Saturday, 4 November 2017

Ladhood

A few years ago I wrote about university, describing it as the best of times; the worst of times. Well, I’ve been thinking about it again while listening to Liam Williams’ Radio 4 series Ladhood.

I’ve been a fan of Williams for a while. I first became aware of him when I saw an excerpt from his debut Edinburgh show on BBC3. He was my kind of comedian: sharp, smart, self-flagellating. The following year I, along with the rest of the Guardian readership, queued up outside Edinburgh’s The Cellar Monkey to watch his follow-up, Capitalism.

Tinned like sardines in a venue that could double as a dictator’s final hideout, we laughed sadistically as Williams tore himself asunder, decrying his own inertia and privilege. Referencing Fight Club, Williams’ alter ego castigated him for feebly attempting to write a free, political show that would never get beyond the liberal bubble. By the end, having taken a microphone to the head, he lay supine on the floor, basted in blood, cooked by fatalism. Merging storytelling, theatre and stand-up, it was his tour-de-force calling card, bemoaning an apathetic generation that had bought the protest t-shirt, but hadn’t been there and done it.




When Williams was interviewed on The Comedians Comedian Podcast, he referred to this time as an unhappy one, explaining how stand-up left him anxious. The fact that he was critically lauded wasn’t enough to sate his loneliness. Perhaps this is why he’s spent the past few years working on other projects. Writing plays, panto and parodies, he's skewered an 'advanced' society that's vain, shallow and selfish.

For me, the most recent series of Ladhood ranks alongside his best work. The first series can best be described as The Inbetweeners meets a library card. It recounts an age where sex feels theoretical- not practical. The thought of it becomes an Everest of the mind: a pinnacle impossible to reach; a man-made mountain of neurosis and shyness: each setback a fall; each rejection an avalanche. Until... what’s this? A house party invite. Well, call me Edmind Hilary. Everest, I’m coming for you! The first series does a great job in showing those intense highs and lows all teenagers experience. 


Williams at school.


As much as I liked the first series, it’s the second that’s really struck a chord. Here, the focus shifts away from school onto university, with Williams leaving his hometown for Oxbridge. Now, I didn’t go to Oxbridge. I had the GCSEs to go. I had the predicted grades. I also had the ethnicity. After all, Oxbridge is more of a white house than an American political building, sketch comedian and 70’s censor combined. What I didn’t have was the confidence. My Head of 6th Form said, “Ryan, are you going to apply to Oxbridge?” I said, “No.’ She said, “Ok.” And that was that. 

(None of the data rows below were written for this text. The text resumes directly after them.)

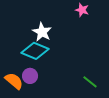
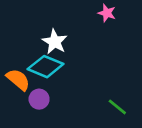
orange semicircle: (14, 81) -> (18, 80), moved

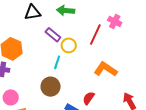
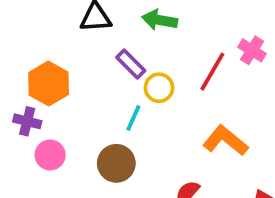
pink circle: (11, 97) -> (50, 155), moved

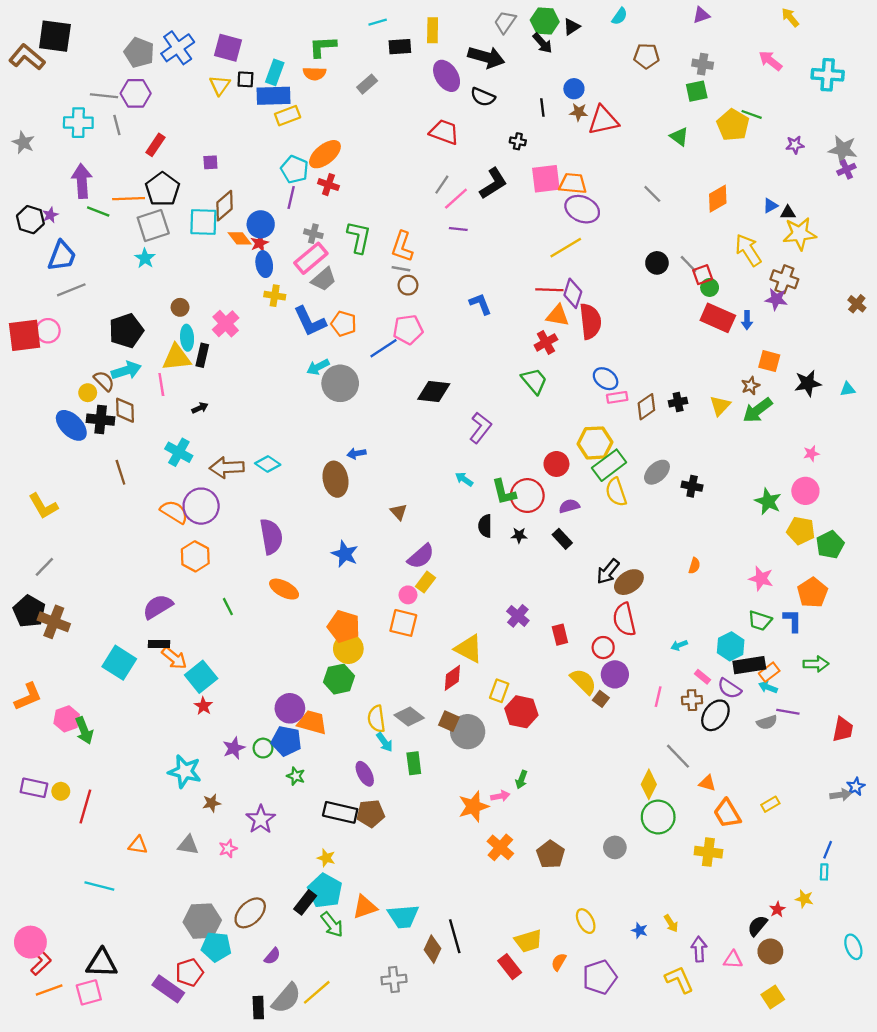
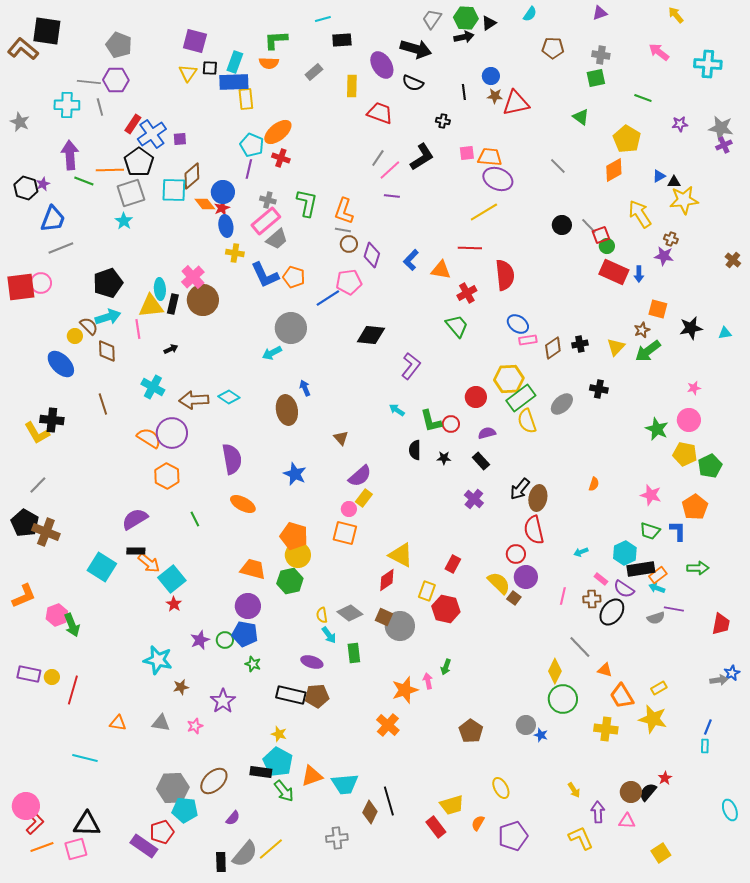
yellow rectangle: (433, 30) -> (352, 86), moved
black arrow: (542, 43) -> (464, 37), turned -60
blue cross: (178, 48) -> (152, 134), moved
yellow rectangle: (288, 116) -> (246, 99), turned -75
yellow pentagon: (733, 125) -> (627, 139), moved
pink square: (546, 179) -> (467, 153), size x0.6
brown cross: (784, 279) -> (671, 239), size x0.6
purple diamond: (573, 293) -> (372, 255), moved
blue L-shape: (480, 304) -> (411, 260), turned -115
brown circle: (180, 307) -> (203, 300), moved, size x2.0
orange triangle: (558, 316) -> (441, 270), moved
cyan arrow: (318, 367) -> (272, 353), moved
black cross: (101, 420) -> (52, 420), moved
blue arrow: (357, 453) -> (305, 388), turned 77
black cross: (692, 486) -> (599, 389), moved
red circle: (527, 496) -> (451, 424), size x0.6
brown ellipse: (629, 582) -> (538, 498), turned -45
purple cross: (518, 616) -> (474, 499), moved
red rectangle: (560, 635) -> (453, 564), moved, turned 42
yellow semicircle: (376, 719) -> (322, 615), size x0.7
orange trapezoid: (312, 722) -> (253, 569), moved
purple ellipse: (365, 774) -> (312, 662), turned -45
pink arrow: (500, 796) -> (428, 681), turned -91
orange cross: (500, 847) -> (388, 725), moved
yellow star: (804, 899) -> (653, 719), moved, size x1.8
black rectangle: (305, 902) -> (261, 772), turned 60
blue star: (639, 930) -> (541, 735), moved
brown circle: (770, 951) -> (631, 792), moved

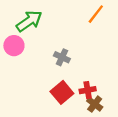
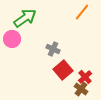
red cross: (88, 90) -> (85, 77), moved, turned -32
red square: (62, 92) -> (63, 70), moved

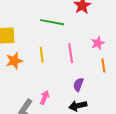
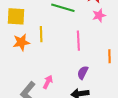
pink star: (98, 43) -> (99, 15), moved
yellow line: (42, 55) -> (41, 34), moved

Given that I would go on to struggle at another Russell Group university meant, that in hindsight, I’m pleased my state school -unlike others- didn’t throw a bag over my head, kick me into the caretaker's cupboard, bolt the door, and only permit release when I agreed to the school newsletter headline: ‘Our Pupil Applies To Oxbridge.’ However, in going from a state school, where no one was privately educated, to a university, where it felt everyone was, I can empathise with Williams’ second series of Ladhood.


Williams at uni.


In the first episode of the new series, Williams is the idiomatic fish out of water. Displaced from his familiar home into unfamiliar surroundings, he is self-conscious and adrift. He can’t even speak the language of Oxbridge: words like bop, buttery and squash are alien to him. Everyone’s gone on a Gap Year but him (“I got fingered up Machu Picchu”), and people are genuinely called Portia. With three years ahead of him, he has two choices: adapt or die. In the Darwinist struggle, he chooses the former, feeling all the worse for it.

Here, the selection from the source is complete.